Report: "More reports of Gateway Timeouts"

Last update
resolved

All servers have been replaced with upgraded instances. Therefore we are considering this incident resolved. If you continue to receive a Gateway Timeout, please retry your request, or clear cache and retry, as caching may be playing a role.

monitoring

We had a report of Gateway Timeouts and observed one server that had gone offline. We proactively removed the server and replaced all current web servers with more robust instances to avoid further issues. Therefore, the issue should be resolved, but if you continue experiencing Gateway Timeouts after 10-15-min, please let us know so we can re-open and investigate further.

Report: "Reports of Gateway Timeouts"

Last update
resolved

No further reports of timeouts.
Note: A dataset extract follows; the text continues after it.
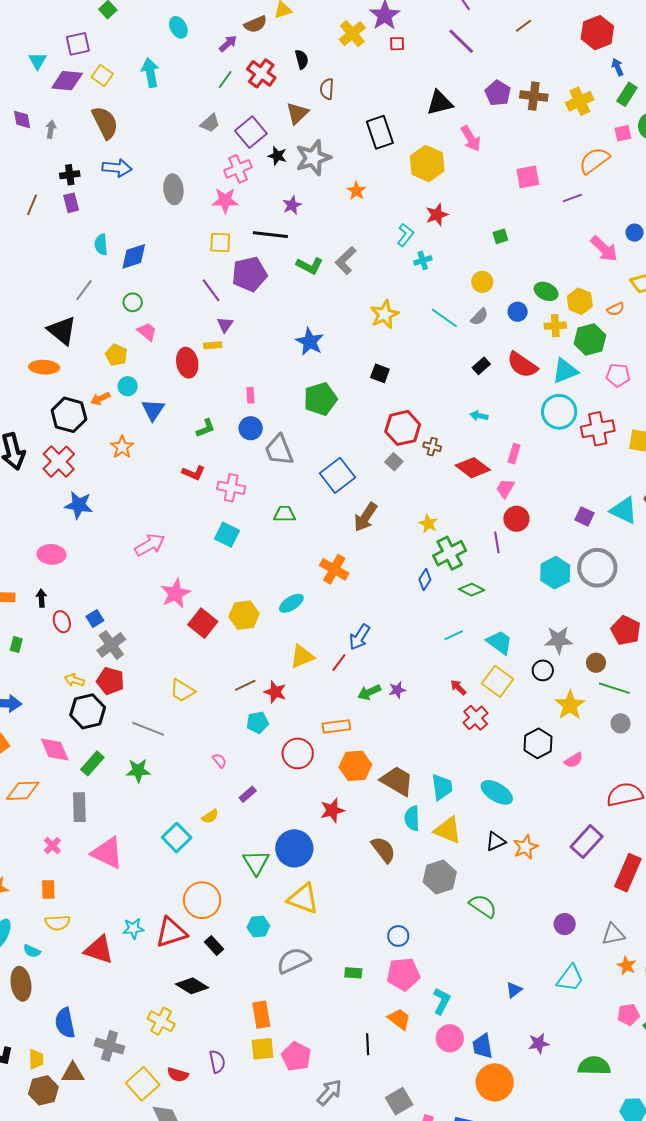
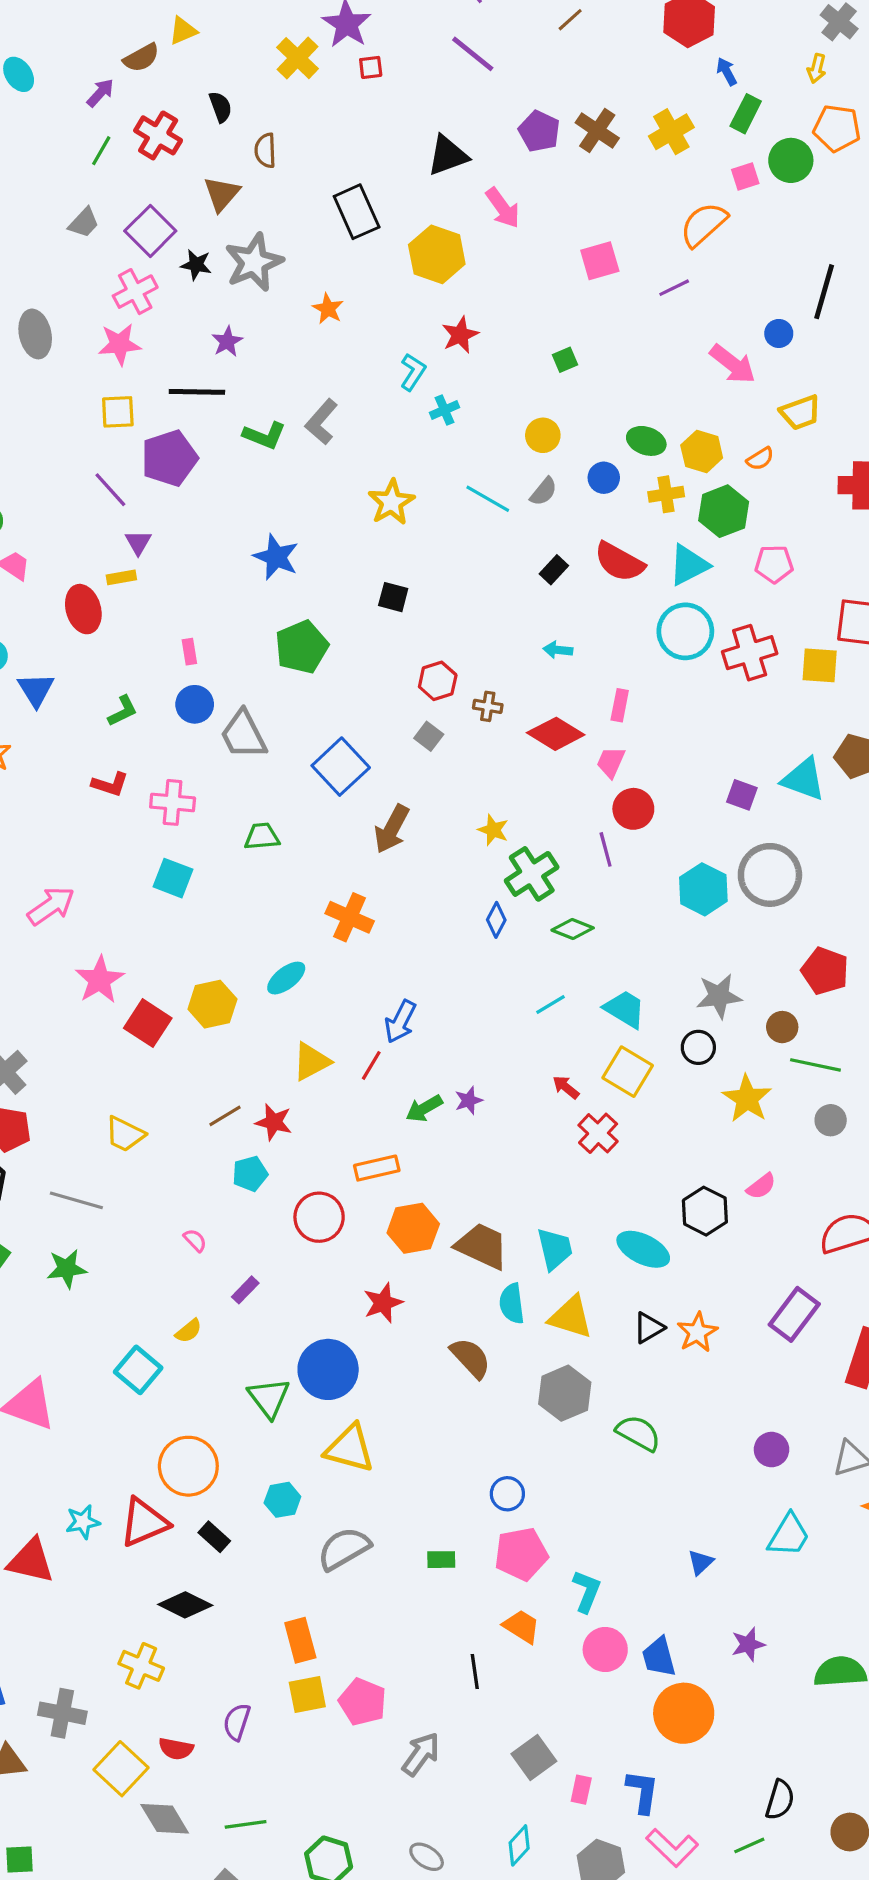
brown cross: (534, 96) -> (597, 130), turned 32
red hexagon: (403, 428) -> (438, 681), size x0.7
black hexagon: (538, 743) -> (705, 1211), moved
purple semicircle: (217, 1062) -> (237, 1722), turned -145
New server has been in place for over 1-hr without issue. Closing the incident.

monitoring

We have replaced the problem server and are monitoring. Please remember to clear your browser cache if you get a timeout error accessing the web app. After a refresh it should stop happening.

identified

We are replacing the problem server and should be back to full service in 10-15 min.

investigating

We've received some reports of gateway timeouts while trying to access the web application. We see that one web server in our fleet was down for some time. If possible, clear your browser cache and try again. Let us know if the behavior continues at support@coveralls.io.
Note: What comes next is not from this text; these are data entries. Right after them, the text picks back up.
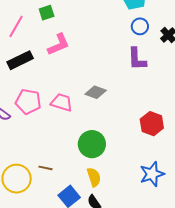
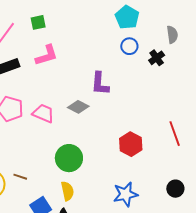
purple L-shape: (137, 59) -> (100, 84), moved

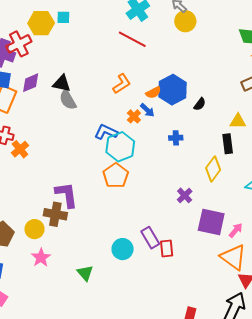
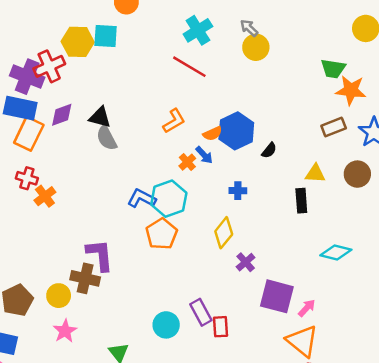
cyan square: (63, 17) -> (106, 36), size x1.5
blue L-shape: (106, 132) -> (142, 198), moved
yellow diamond: (213, 169) -> (224, 233), moved

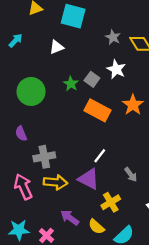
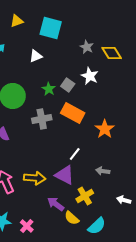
orange star: (133, 105) -> (105, 129), moved
gray cross: (44, 157) -> (42, 119), moved
gray arrow: (131, 175) -> (103, 171), turned 136
purple arrow: (70, 218) -> (56, 204), moved

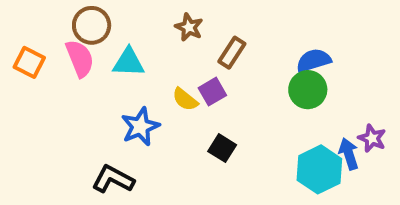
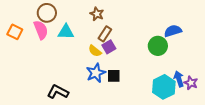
brown rectangle: (232, 53) -> (105, 34), moved
blue semicircle: (314, 60) -> (173, 31), moved
blue star: (140, 127) -> (96, 73), moved
purple star: (372, 138) -> (191, 83), moved
black square: (222, 148) -> (114, 76), turned -32

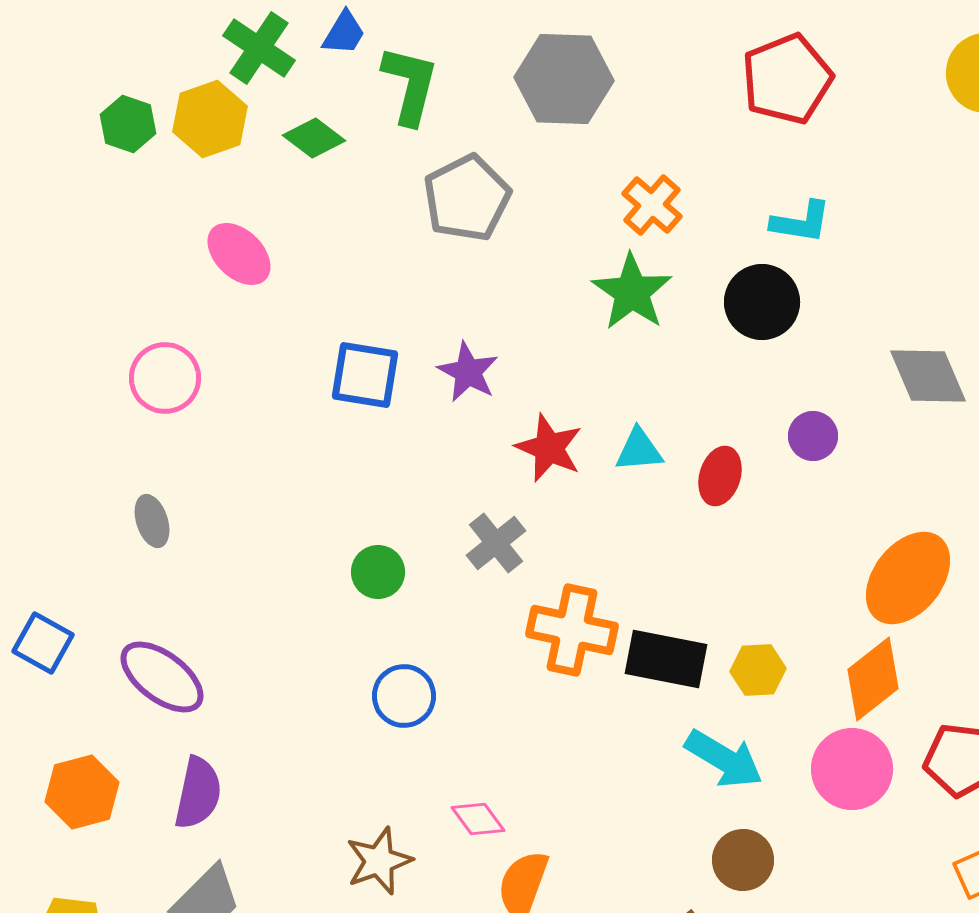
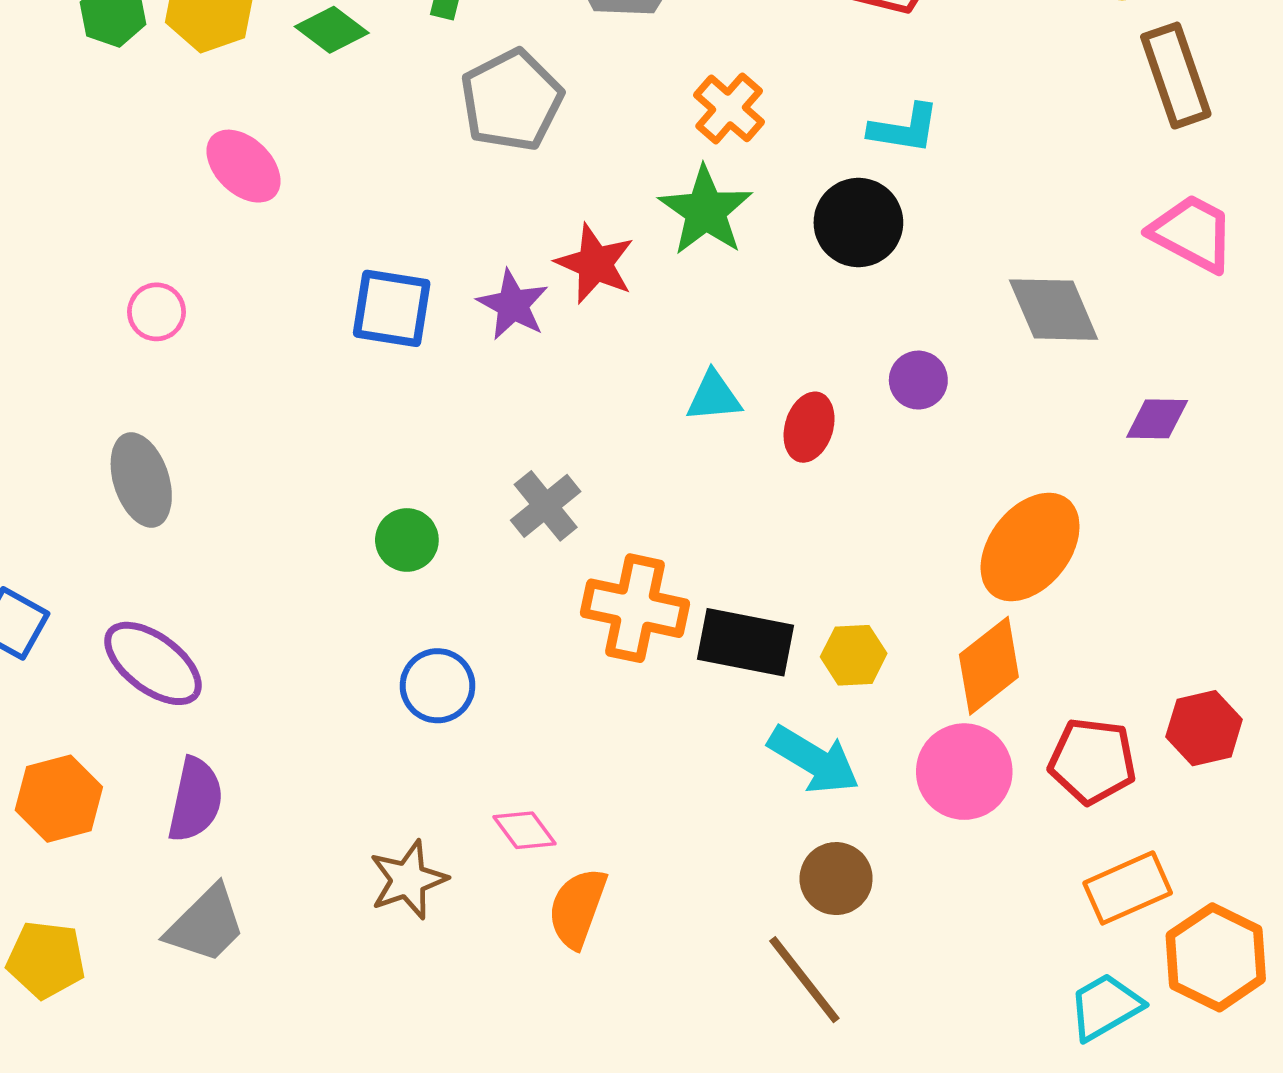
pink circle: (165, 378) -> (157, 312), size x0.7
red star: (549, 448) -> (595, 264), moved
gray ellipse: (152, 521) -> (141, 480), size x1.5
Report: "Intermittent outages"

Last update
resolved

We are closing this incident after monitoring and observing no further outages throughout the rest of the day.

monitoring

We think we have resolved this issue, but we will continue to monitor for the next hour before closing this incident.

monitoring

We are modifying configs and deploying new servers. Please allow 15-20 minutes for new server fleet to deploy.

monitoring

We are still seeing intermittent outages without a known root cause. We are continuing our investigation.

monitoring

We have deployed new servers and continue to investigate the cause of intermittent outages with the previous servers. Website and API are fully operational at this time.

identified

We are deploying new servers and decommissioning problematic ones. Current outages should be resolved within 5-10 minutes.

investigating

We are receiving reports of intermittent outages of both the web app and the API. We are investigating.

Report: "Degraded web performance & slower than normal builds"

Last update
resolved

Resolving this incident as we enter our maintenance window from 10p US PST to 2a US PST.

monitoring

We have a performance issue rooted in our database, which, to resolve, will take several full maintenance activities with downtime. We tried to do so last night without luck due to time needed. We have scaled infrastructure to its maximum useful size to manage the current issue, but we will need to complete the full maintenance to return performance to normal. That will require additional planned maintenance window tonight from 10p-2a US PST. This incident will remain open all of today as we monitor the situation until the next maintenance window.